**TASK DETAILS:** Of the lines listed below, return exactly those that run from the line containing "Ediciones Anteriores" through the line containing "febrero 2026", both included.

Records excerpted from a collection:
⁂

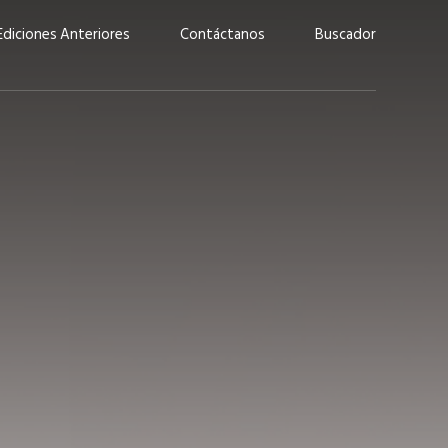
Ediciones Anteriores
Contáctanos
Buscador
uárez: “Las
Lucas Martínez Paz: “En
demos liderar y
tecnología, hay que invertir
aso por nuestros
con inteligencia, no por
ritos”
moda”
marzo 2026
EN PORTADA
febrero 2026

⁂

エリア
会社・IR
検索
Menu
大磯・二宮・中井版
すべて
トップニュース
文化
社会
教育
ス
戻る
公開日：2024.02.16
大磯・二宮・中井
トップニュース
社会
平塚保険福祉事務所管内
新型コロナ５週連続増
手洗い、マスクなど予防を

⁂

**EXERCISE SOLUTION:**
Ediciones Anteriores
Contáctanos
Buscador
uárez: “Las
Lucas Martínez Paz: “En
demos liderar y
tecnología, hay que invertir
aso por nuestros
con inteligencia, no por
ritos”
moda”
marzo 2026
EN PORTADA
febrero 2026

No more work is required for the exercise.